INPUT:

________

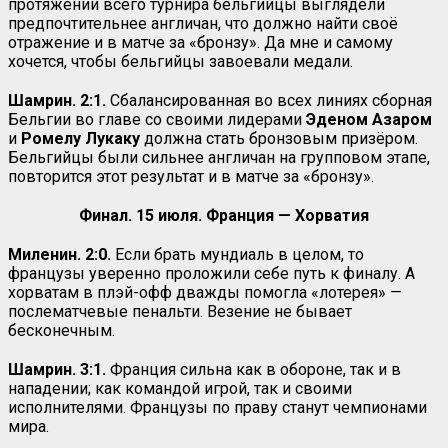
протяжении всего турнира бельгийцы выглядели
предпочтительнее англичан, что должно найти своё
отражение и в матче за «бронзу». Да мне и самому
хочется, чтобы бельгийцы завоевали медали.
Шамрин. 2:1.
Сбалансированная во всех линиях сборная
Бельгии во главе со своими лидерами
Эденом Азаром
и
Ромелу Лукаку
должна стать бронзовым призёром.
Бельгийцы были сильнее англичан на групповом этапе,
повторится этот результат и в матче за «бронзу».
Финал. 15 июля. Франция — Хорватия
Миленин. 2:0.
Если брать мундиаль в целом, то
французы уверенно проложили себе путь к финалу. А
хорватам в плэй-офф дважды помогла «лотерея» —
послематчевые пенальти. Везение не бывает
бесконечным.
Шамрин. 3:1.
Франция сильна как в обороне, так и в
нападении; как командой игрой, так и своими
исполнителями. Французы по праву станут чемпионами
мира.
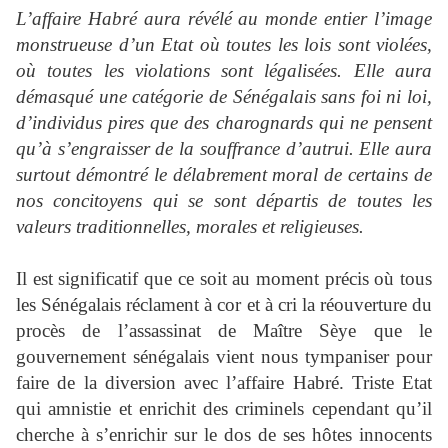
L’affaire Habré aura révélé au monde entier l’image
monstrueuse d’un Etat où toutes les lois sont violées,
où toutes les violations sont légalisées. Elle aura
démasqué une catégorie de Sénégalais sans foi ni loi,
d’individus pires que des charognards qui ne pensent
qu’à s’engraisser de la souffrance d’autrui. Elle aura
surtout démontré le délabrement moral de certains de
nos concitoyens qui se sont départis de toutes les
valeurs traditionnelles, morales et religieuses.
Il est significatif que ce soit au moment précis où tous
les Sénégalais réclament à cor et à cri la réouverture du
procès de l’assassinat de Maître Sèye que le
gouvernement sénégalais vient nous tympaniser pour
faire de la diversion avec l’affaire Habré. Triste Etat
qui amnistie et enrichit des criminels cependant qu’il
cherche à s’enrichir sur le dos de ses hôtes innocents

________

WORK TO BE COMPLETED:
Pictures are to be left out when the lines from the one containing "хорватам в плэй-офф" through the end of the records above are repeated exactly; no other line is wanted.

RESPONSE TO THIS TASK:
хорватам в плэй-офф дважды помогла «лотерея» —
послематчевые пенальти. Везение не бывает
бесконечным.
Шамрин. 3:1.
Франция сильна как в обороне, так и в
нападении; как командой игрой, так и своими
исполнителями. Французы по праву станут чемпионами
мира.
L’affaire Habré aura révélé au monde entier l’image
monstrueuse d’un Etat où toutes les lois sont violées,
où toutes les violations sont légalisées. Elle aura
démasqué une catégorie de Sénégalais sans foi ni loi,
d’individus pires que des charognards qui ne pensent
qu’à s’engraisser de la souffrance d’autrui. Elle aura
surtout démontré le délabrement moral de certains de
nos concitoyens qui se sont départis de toutes les
valeurs traditionnelles, morales et religieuses.
Il est significatif que ce soit au moment précis où tous
les Sénégalais réclament à cor et à cri la réouverture du
procès de l’assassinat de Maître Sèye que le
gouvernement sénégalais vient nous tympaniser pour
faire de la diversion avec l’affaire Habré. Triste Etat
qui amnistie et enrichit des criminels cependant qu’il
cherche à s’enrichir sur le dos de ses hôtes innocents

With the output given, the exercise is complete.